Kevin Brennan Writes About What It's Like

On refusing to murder your darlings


As I get ready to publish Occasional Soulmates (get your copy on September 23!), I’ve been thinking back on its origins. This is fascinating to me, because, frankly, when I start a book there’s no guarantee that it will come to fruition. In fact, I have many more abandoned projects than completed ones — and I mean a complete first draft, not a refined, revised, published novel.

I went back to my note file this morning and found that my very first thoughts on the book were dated November 11, 2008.

The idea for this came to me in the middle of the night last night. I imagined a woman self-consciously examining her experiences in love as if she were reading or writing a Chick Lit novel.
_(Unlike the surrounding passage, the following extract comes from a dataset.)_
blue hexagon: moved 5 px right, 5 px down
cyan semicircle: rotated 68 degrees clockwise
It’ll be self-reflexive, winky, funny, and probably poignant in the end.

Guess what? It turned out exactly like that!

I also said the love interest should look like Jude Law. Not sure why, though it’s possible I’d just seen Sleuth or something.

Anyway, by December 1, I had 26,000 words and the thing was humming right along. But on December 9, I announced to myself that I wouldn’t be working on it anymore.
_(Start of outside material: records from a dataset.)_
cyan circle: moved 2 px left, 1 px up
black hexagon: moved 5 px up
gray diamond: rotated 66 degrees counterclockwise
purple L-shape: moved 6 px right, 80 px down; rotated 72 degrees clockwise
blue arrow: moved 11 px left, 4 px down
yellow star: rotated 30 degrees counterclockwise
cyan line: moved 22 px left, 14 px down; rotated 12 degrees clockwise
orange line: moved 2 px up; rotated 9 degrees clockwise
Why? Because I’d just signed with an agent on another book, a bigger book, the kind that I thought would really put me on the map as a writer. Of it I’ll say nothing more, other than that I spent the next few months revising it to the agent’s specifications so it would have the best possible chance of getting picked up by a New York publisher.


Needless to say, a year later that book had not found a home, but in the meantime I had written Yesterday Road and the agent was happy to shop it around.
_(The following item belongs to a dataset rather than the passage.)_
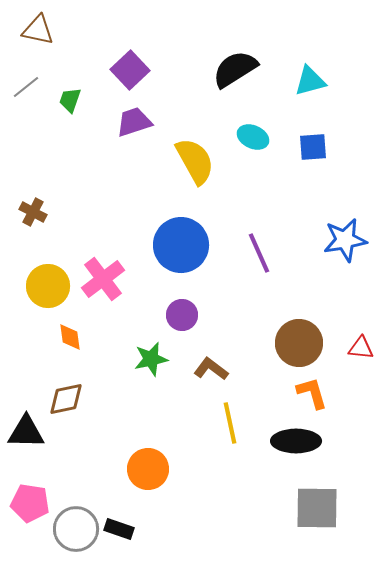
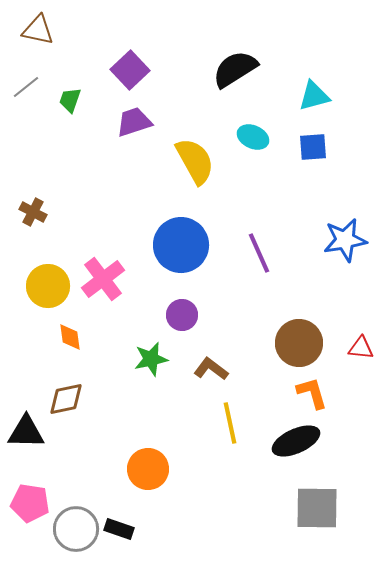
cyan triangle: moved 4 px right, 15 px down
black ellipse: rotated 24 degrees counterclockwise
Looking for something to work on, I fished out good ol’ Wish I Were Here (as it used to be called) on August 2, 2010, and dusted it off. I liked it. It was about halfway done, so I hammered out the rest of the plot and finished up the first full draft by September 20. A record for me!

I was excited by this book. It was different. It had a first-person female protagonist, it was fun, it had emotional depth, but it was an easy-breezy read for today’s distracted consumer. I fired it off to my agent, but — almost inevitably — she passed because my other two projects with her hadn’t gone anywhere.

Them’s the breaks, my friends, but now, four years after that, Wish I Were Here has morphed into Occasional Soulmates, and I’m putting it out there on my own terms.

Moral of the story? Don’t toss out your old manuscripts. You never know when one might have a new life, and thanks to indie publishing and ebooks and CreateSpace, you don’t need an agent or an editor to allow you past the velvet rope.

Don’t forget, sign up for my sporadic newsletter today and you’ll get to see the cover mañana!

(Image via The Project Twins.)

12 comments on “On refusing to murder your darlings

  1. Charles Yallowitz
    September 8, 2014

    Great origin story. I hope you have a lot of success with this book. Sounds like it’s been brewing for a while. Something about doing it on your own terms might make victory even sweeter too.

    • Kevin Brennan
      September 8, 2014

      Thanks, Charles. At least there’s an outlet, if you really believe in your work. Used to be that books died when all the traditional paths were exhausted.

      • Charles Yallowitz
        September 8, 2014

        And some call those the ‘good old days’ for some reason.

  2. islandeditions
    September 8, 2014

    So happy that you did not murder any of your darlings!

    • Kevin Brennan
      September 8, 2014

      Thank you, Susan! I have more darlings waiting for their turn… 😉

  3. sknicholls
    September 8, 2014

    Interesting story. A dream becomes a dream come true. 🙂

  4. kingmidget
    September 8, 2014

    Note to self … start a note file.

    In all seriousness, I have far too many half-completed projects. This gives me renewed hope that I may eventually get around to turning them into complete projects.

    • Kevin Brennan
      September 9, 2014

      Good luck. Sometimes it’s worth going through the old stuff just to see if there are some useful ideas in there…

      • kingmidget
        September 9, 2014

        Problem is that I know they are useful ideas. I just don’t have the time to get back to them.

  5. ericjbaker
    September 9, 2014

    I look forward to reading it. On your other point, I think it’s safe for me to toss my old projects. The world won’t miss them, and neither will I. Onward.

    • Kevin Brennan
      September 9, 2014

      Not so fast! You could use some of your old stuff as a “book-within-the-book” thing. They could be the psychotic villain’s rambling brain drivel, or the fantasies of a prisoner with no hope of escape.

      Not a bad idea, eh?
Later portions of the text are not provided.